++++ EXERCISE INPUT

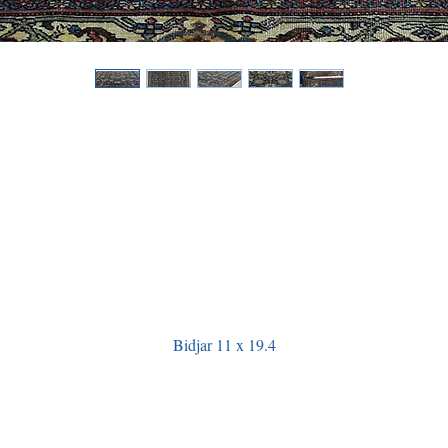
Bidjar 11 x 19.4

++++++++
++++ EXERCISE INPUT

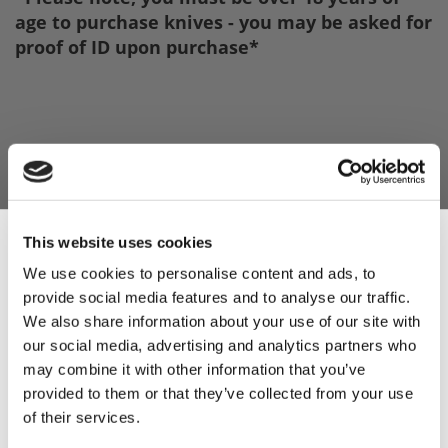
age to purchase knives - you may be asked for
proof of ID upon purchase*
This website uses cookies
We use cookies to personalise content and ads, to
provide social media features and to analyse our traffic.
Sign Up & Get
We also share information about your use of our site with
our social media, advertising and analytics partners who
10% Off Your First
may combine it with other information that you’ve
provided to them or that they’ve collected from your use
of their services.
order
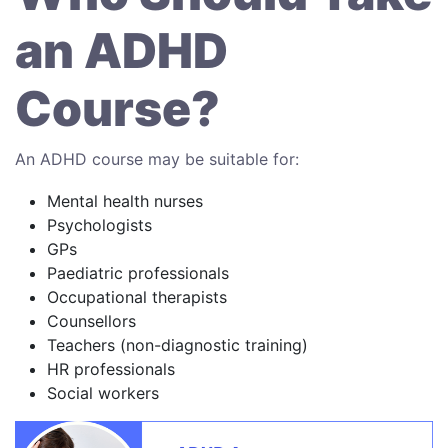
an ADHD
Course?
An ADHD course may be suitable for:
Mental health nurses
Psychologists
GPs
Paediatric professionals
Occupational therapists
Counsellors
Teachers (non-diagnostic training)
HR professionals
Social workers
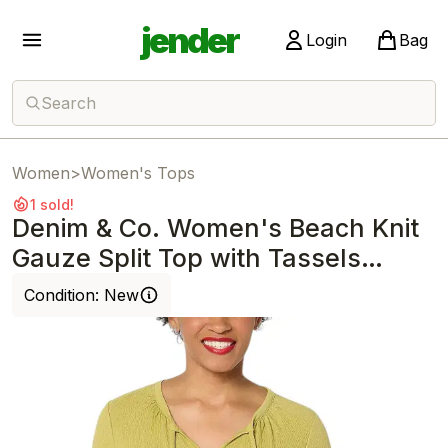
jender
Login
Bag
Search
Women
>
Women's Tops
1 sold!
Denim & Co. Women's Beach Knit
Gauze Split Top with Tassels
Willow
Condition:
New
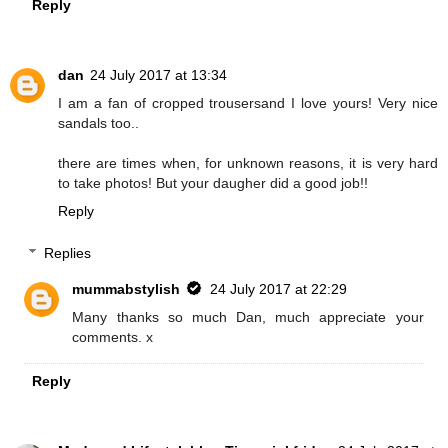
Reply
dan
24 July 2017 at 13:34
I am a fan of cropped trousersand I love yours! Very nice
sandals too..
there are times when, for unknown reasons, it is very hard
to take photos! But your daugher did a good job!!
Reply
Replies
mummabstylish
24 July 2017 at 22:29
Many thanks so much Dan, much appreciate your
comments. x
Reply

++++++++

→ **TRY IT**:
When a line of the records above contains the string "media", count it once; then give the total and nothing else.

→ **REPLY**:
2